Mais, de façon concomitante, il est l’atour des femmes de tête. La décoratrice Madeleine Castaing en tapisse les intérieurs, Christian Dior en habille sa muse Mitzah Bricard… « Le léopard se tapit dans tous les univers », dit encore Carreira, qui souligne aussi qu’il n’a jamais cessé d’osciller entre le meilleur et le pire. Le motif animalier est, à l’instar d’autres tissus, matières ou imprimés, comme le jean ou le cuir : transversal, transgenre, transcourant et trans-classe sociale. Le jean a quitté le monde du travail et le cuir celui du sport et de l’aviation pour être également anoblis par les créateurs tout en s’imposant dans la rue. Mais ils se sont infiniment plus assagis que le léopard, qui gardera toujours une légère odeur de souffre, selon Serge Carreira.
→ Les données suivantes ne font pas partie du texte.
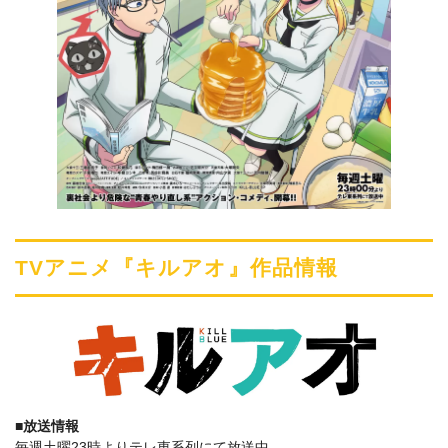
TVアニメ『キルアオ』作品情報
■放送情報
毎週土曜23時よりテレ東系列にて放送中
Chic ou cheap, sophistiqué ou vulgaire, subversif ou cliché, exotique ou urbain, ce sont donc tous les visages de l’imprimé animalier que présente Emilie Régnier. Elle parle aussi d’une seconde peau que l’on enfile pour « se bâtir une image publique et à travers elle, une image de soi à laquelle on se réfère. Dans certains cas, elle nous permet même de nous trouver beaux, sexy, félins. Dans d’autres, elle permet d’illustrer notre pouvoir sur nous-mêmes et sur les autres ».